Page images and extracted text
++++
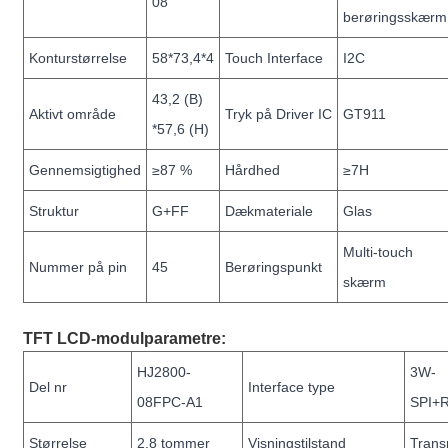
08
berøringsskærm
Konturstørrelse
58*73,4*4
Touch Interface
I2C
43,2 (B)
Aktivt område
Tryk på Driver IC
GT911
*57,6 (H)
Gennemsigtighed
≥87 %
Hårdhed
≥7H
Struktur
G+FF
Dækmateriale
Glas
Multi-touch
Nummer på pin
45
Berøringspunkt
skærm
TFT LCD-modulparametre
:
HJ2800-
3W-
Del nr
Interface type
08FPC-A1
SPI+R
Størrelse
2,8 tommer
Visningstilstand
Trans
++++
» **REQUIRED WORK**
An exact, word-for-word copy of the records is expected, with no pictures in it.

» **RESULT FOR THIS TASK**
08
berøringsskærm
Konturstørrelse
58*73,4*4
Touch Interface
I2C
43,2 (B)
Aktivt område
Tryk på Driver IC
GT911
*57,6 (H)
Gennemsigtighed
≥87 %
Hårdhed
≥7H
Struktur
G+FF
Dækmateriale
Glas
Multi-touch
Nummer på pin
45
Berøringspunkt
skærm
TFT LCD-modulparametre
:
HJ2800-
3W-
Del nr
Interface type
08FPC-A1
SPI+R
Størrelse
2,8 tommer
Visningstilstand
Trans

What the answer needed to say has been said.